Memory management

Introduction to modern memory management

The goal of this article is to present the functioning of volatile memory in general on our modern computers.

Physical Organization

Before discussing volatile memory, it is important to understand the basics of how a computer operates. A PC is composed of several electronic components and peripherals that interact with each other. One of the main components, the motherboard, enables communication between all these components. These communication channels are generally called computer buses.

CPU

The main components on the motherboard are the CPU – which executes sequences of instructions – and volatile memory – which temporarily stores programs and their data. The CPU accesses the memory to retrieve the instructions to execute.

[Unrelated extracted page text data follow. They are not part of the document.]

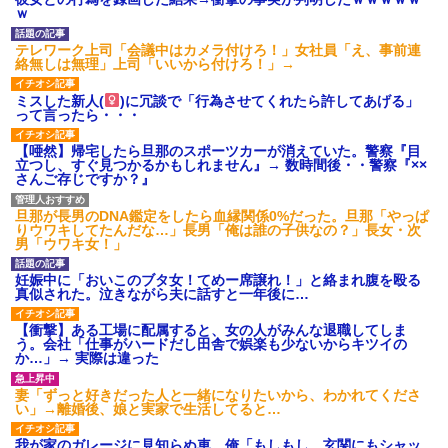
ｗｗｗ
ｗ
【愕然】白のクラウン俺氏、
高速道路左車線を制限速度で走
テレワーク上司「会議中はカメラ付けろ！」女社員「え、事前連
った結果wwwwwwwwwwww
絡無しは無理」上司「いいから付けろ！」→
百年の恋12-899 食べた量を
張り合ってくる
ミスした新人(
)に冗談で「行為させてくれたら許してあげる」
【悲報】佐藤輝明・・・２軍
って言ったら・・・
でも盛大にやらかす←あまり悲
しませないでくれ
【唖然】帰宅したら旦那のスポーツカーが消えていた。警察『目
立つし、すぐ見つかるかもしれません』→ 数時間後・・警察『××
さんご存じですか？』
旦那が長男のDNA鑑定をしたら血縁関係0%だった。旦那「やっぱ
りウワキしてたんだな…」長男「俺は誰の子供なの？」長女・次
男「ウワキ女！」
妊娠中に「おいこのブタ女！てめー席譲れ！」と絡まれ腹を殴る
真似された。泣きながら夫に話すと一年後に…
【衝撃】ある工場に配属すると、女の人がみんな退職してしま
う。会社「仕事がハードだし田舎で娯楽も少ないからキツイの
か…」→ 実際は違った
妻「ずっと好きだった人と一緒になりたいから、わかれてくださ
い」→離婚後、娘と実家で生活してると…
我が家のガレージに見知らぬ車。俺「もしもし、玄関にもシャッ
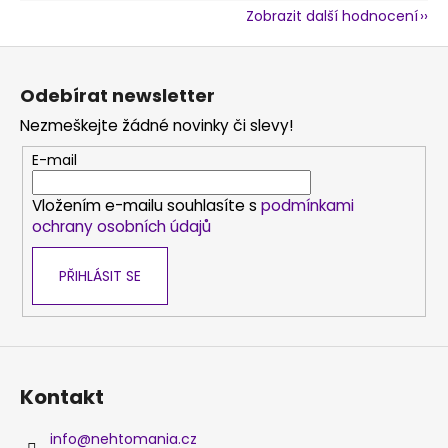
Zobrazit další hodnocení
Z
á
Odebírat newsletter
p
Nezmeškejte žádné novinky či slevy!
a
t
E-mail
í
Vložením e-mailu souhlasíte s
podmínkami
ochrany osobních údajů
PŘIHLÁSIT SE
Kontakt
info
@
nehtomania.cz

Diagram representing the simplified physical organization of a modern system
Diagram representing the simplified physical organization of a modern system

Reading from memory is often very slow compared to the CPU’s internal memory. Consequently, modern systems adopt multiple layers of very fast memory: caches.

Each cache level (L1, L2, …) is slower than its predecessor but offers more space. In most systems, these caches are implemented directly within the processor and each of its cores.

If a requested data is not found in a cache, it must be fetched from the second-level cache or the main memory.

Memory Management Unit (MMU)

The MMU (Memory Management Unit) is a hardware component that translates the virtual addresses used by the processor into physical addresses. To perform this task, the MMU must be configured using special system registers, while memory structures maintaining the virtual-to-physical mapping must be defined and continually updated by the operating system.

If the MMU fails to resolve a requested virtual address, it triggers an exception (non-maskable, cpu-synchronized, non-reconfigurable and can’t be ignored) to notify the operating system to update the associated memory structures.

The translation process may involve up to two distinct translations, both performed by the MMU: segmentation, which converts virtual addresses into segmented addresses, and paging, which converts segmented addresses into physical addresses. Some architectures use one or the other, while others use both.

These points will be detailed later in the article.

Generally, during system startup, the MMU is virtually disabled, and all virtual addresses are identically mapped to physical addresses. This allows the operating system to boot in a simplified memory environment and provides time to properly configure/enable the MMU before launching other processes.

Translation Lookaside Buffer (TLB)

An address translation may require several memory reads, making the operations slow. To mitigate this, the processor uses a special cache called the Translation Lookaside Buffer (TLB). Before beginning a translation, the MMU checks whether the TLBs contain a previously resolved virtual address and, if so, directly returns the corresponding physical addresses.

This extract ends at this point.